Her face was serious, and she looked worried about him. Without knowing why, Ben Joe said, “Urn, this Jack Horner—”

“John Horner.”

“John Horner. Do you think he’d mind if I came back again?”

“I don’t know. I don’t — You come see me anyway, Ben Joe. You come anyway.”

She was smiling now, looking up at him with the porch light shining clear through those sky-blue eyes of hers. Her face was so close he could bend down and kiss her. He had never kissed her on her doorstep before, despite all Phoebe’s hopes; he had kissed her in his mother’s old Buick, parked somewhere in the darkness, with that pink smell of her perfume circling him and her arms thin and warm around his neck. Her face hovered under his, still close; she looked up at him. But as he was about to bend toward her he thought that maybe this might commit him again; maybe everything would begin all over again, and time would get even more jumbled up in his head than it was already. So he drew back from the pale oblong of her face and said, “Is Sunday evening all right? About nine?”

“Yes.”

“Well.”

He stood looking at her for a minute longer, and then straightened his shoulders.

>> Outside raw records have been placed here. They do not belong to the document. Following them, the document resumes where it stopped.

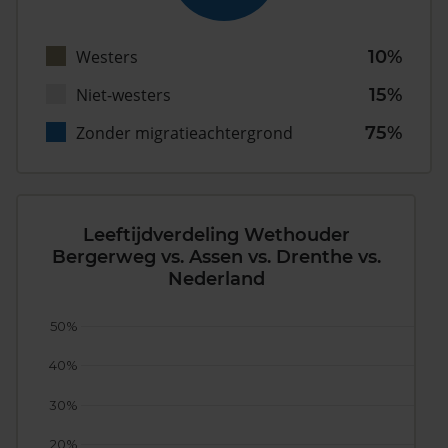
Westers
10%
Niet-westers
15%
Zonder migratieachtergrond
75%
Leeftijdverdeling Wethouder
Bergerweg vs. Assen vs. Drenthe vs.
Nederland
50%
40%
30%
20%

“I’ll see you then,” he said.

“Good night, Ben Joe.”

“Good night.”

He turned and started down the long steps, being careful not to slip on the soggy layers of leaves beneath his feet. The rain was no more than an unsteady dripping sound now, with an occasional cool drop landing on his face. Once on the street again, he shoved his hands deep into his trouser pockets and walked very slowly, frowning, sorting his thoughts out. But his thoughts wouldn’t sort; he felt as if he was never again going to know the reason for anything he did. The puddles on the sidewalk began soaking into his shoes, and he started running toward home.

7

The next day was Saturday. Ben Joe awoke with a hollow, bored feeling; he dawdled over his breakfast until it was cold and then went back to his room to read a detective novel upside-down on an unmade bed. Halfway through the morning one of the girls knocked on his door and said, “Ben Joe?”

“Mm-hmm.”

“It’s me. Lisa. Can I come in?”

“I guess so.”

She stuck her head in the door and smiled. She was much calmer than her twin; it was the way Ben Joe had first learned to tell them apart. She was wearing a neat blue suit and high heels. “We’re going downtown,” she said. “Want to come?”

“You have to dress up that much just to go downtown?”

“Never can tell who you’ll meet.” She grinned, and crossed to his bed to hand him a postcard. “Mail,” she said. “Who’s Jeremy?”